Not trying to convince anyone here. I am not a retina specialist and believe everyone should make up their own mind with input from a doctor. Just want to present my own thinking. Take it or leave it.
My history
In my case, I believe both my father and his father had dry age-related macular degeneration. My father was just shy of 87 when he passed. Neither he or my grandfather converted to wet. I would say heredity is on my side there.
I have also been told by a retina specialist he would be surprised if I ever converted naturally. My impression was my macula did not have enough left to convert. And even if that were not the case, general consensus is only 10 to 15% of AMD folks become “wet” anyway. The rest either do not progress to advanced disease or they develop geographic atrophy. Like me.
All that by way of saying, I don’t believe a conversion to wet would normally be in the cards for me. What about under circumstances that are not quite “normal”? What about when under APL-2 treatment?
What the studies say
In writing for the International Journal of Ophthalmology, Rubner et al reviewed the adverse effects found after the FILLY, phase 2 trial. The article reported there was an overall conversion from dry to wet of 20.9% in the monthly injection group and a rate of 8.9% in the every other north group.2
That sounds pretty bad until you read a bit further. It was reported that subjects with wet AMD in the non-treated eye converted at a rate of 36.9% when treated monthly and at the rate of 17.9% when treated every other month.2
If the subjects had no history of wet AMD, monthly treatments had them converting at a rate of 10%. The conversion rate was 3.9% in those with every other month treatments. 10% conversion rate mean 90% chance it won’t happen. Would I take those odds? I am doing just that right now.2
Looking for more
Google Scholar and I looked for the rates for the phase 3 trials. The results are either not out or the journal would want me to pay for the article. I don’t pay for articles. Therefore I don’t know how adverse events went for phase 3. I will keep looking.
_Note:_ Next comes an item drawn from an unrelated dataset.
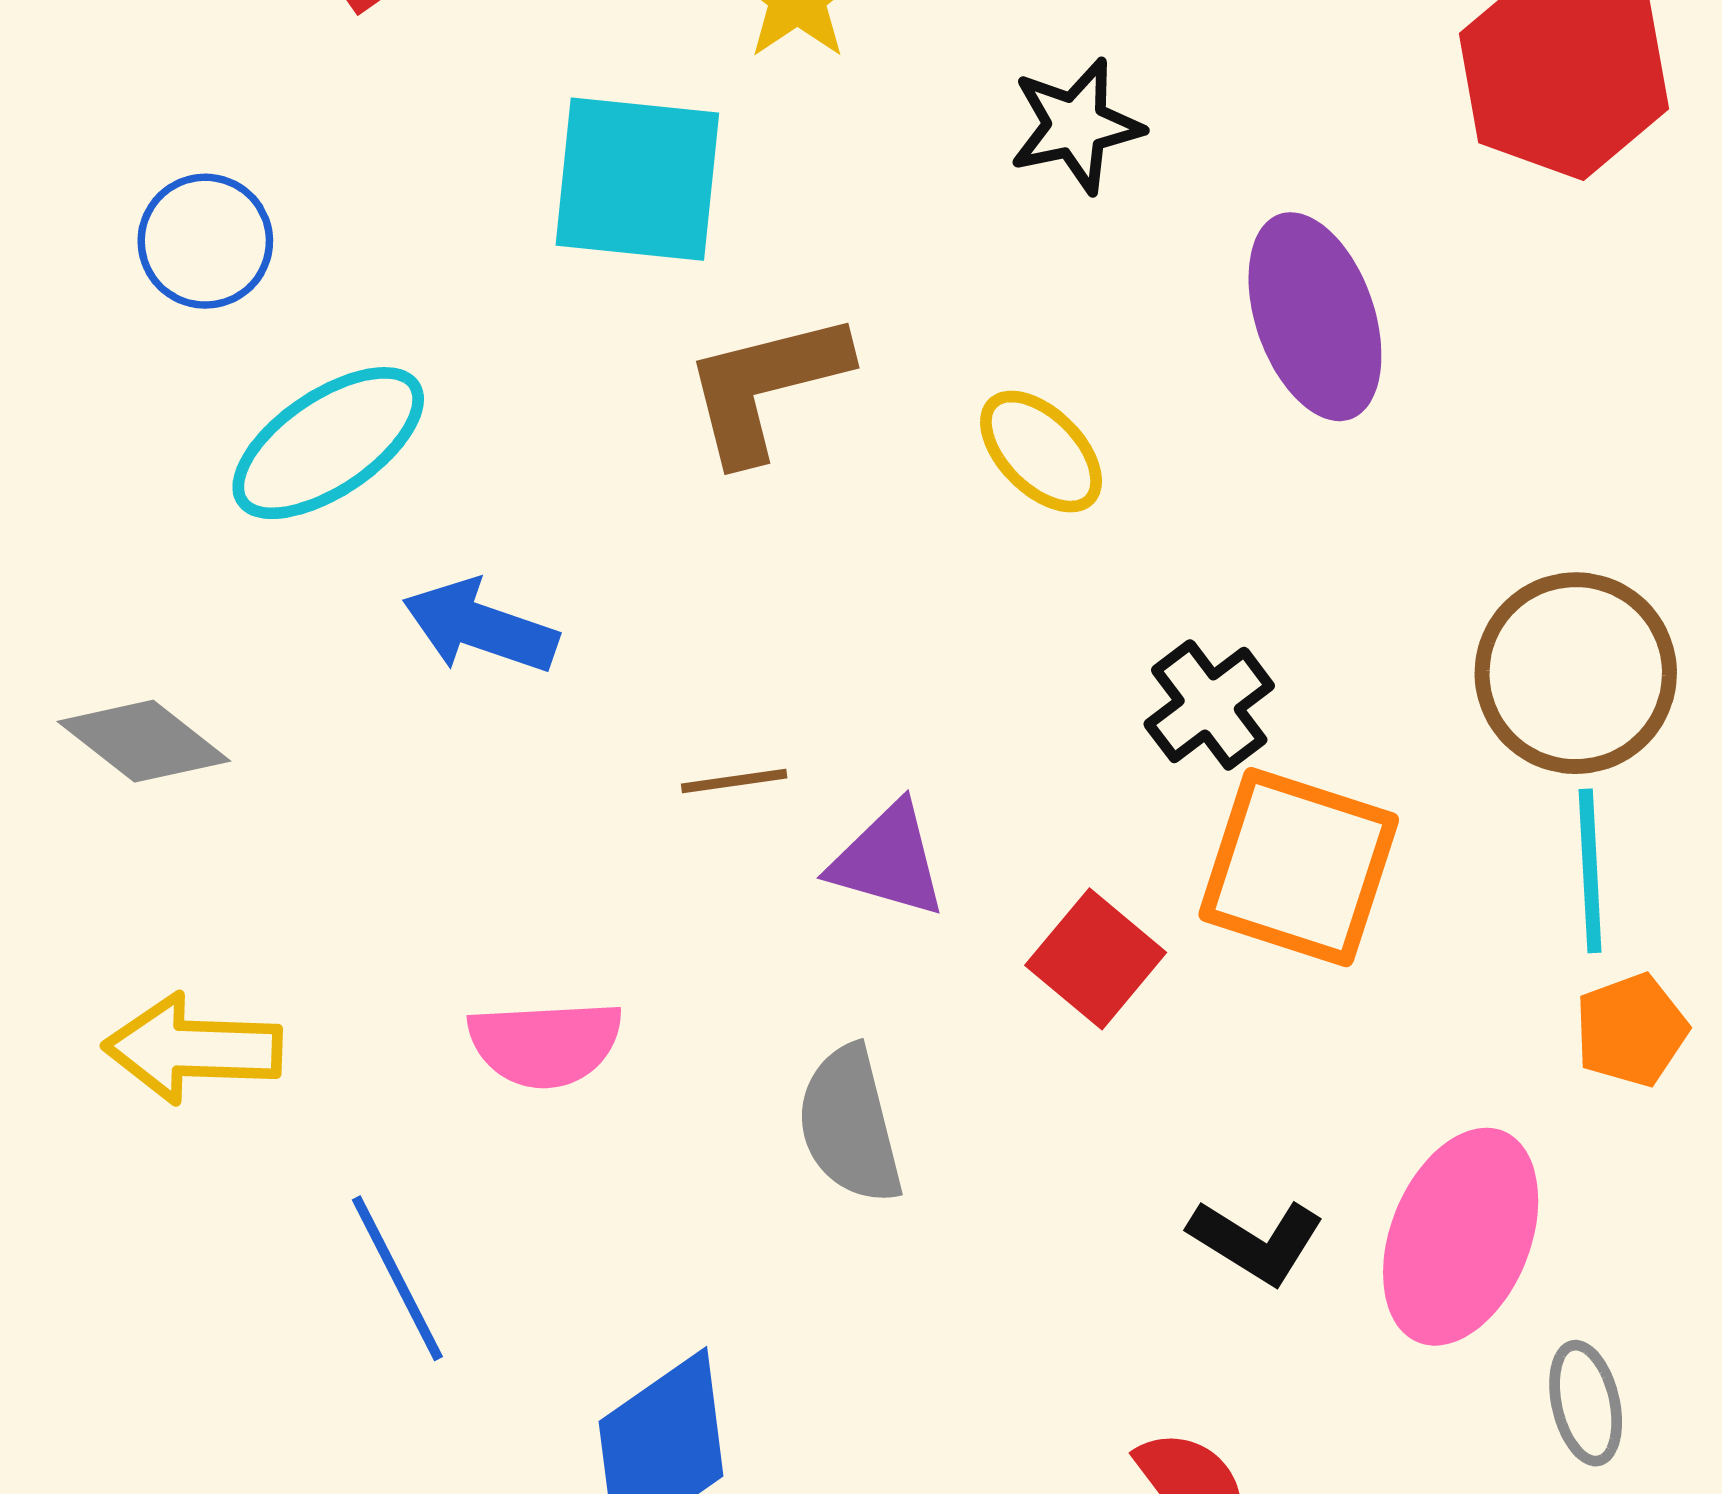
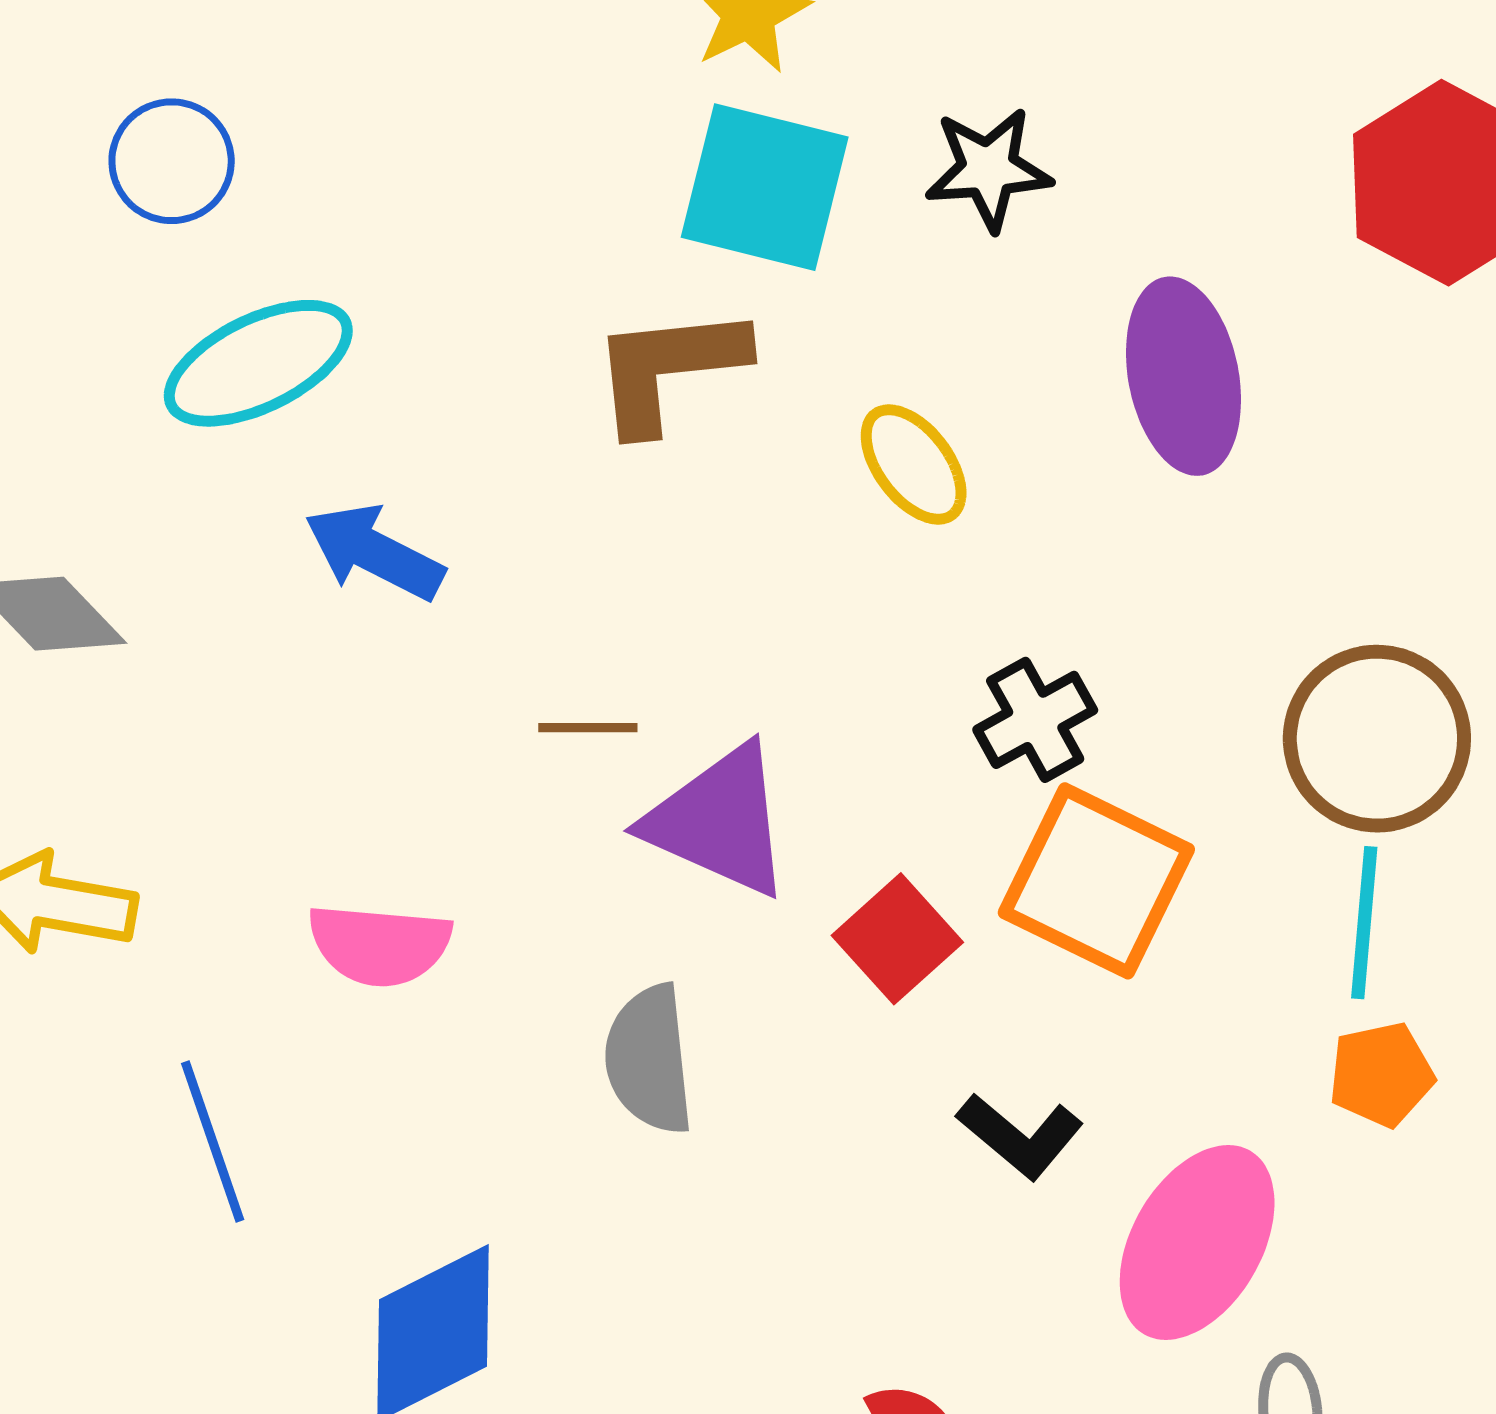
cyan square: (637, 179) -> (765, 187), moved
purple triangle: (888, 860) -> (719, 821), size x1.4
black L-shape: (1256, 1241) -> (1020, 1136), moved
Bottom line on all of this seems to me to be this: if you have a tendency towards wet AMD, APL-2 could give you a 3 in 10 chance of converting before your time. Good chance you will convert, but not as fast. If you are not inclined towards converting, your chances of converting now appear to be about 1 in 10. Either way, check with your doctor.2
That’s it for me. Susie the Side-Effect Hunter signing off.
Editor's Note: As of August 2023, 2 drugs known as complement inhibitors — Syfovre® and Izervay™ — have been approved by the US Food and Drug Administration (FDA) to treat geographic atrophy (GA).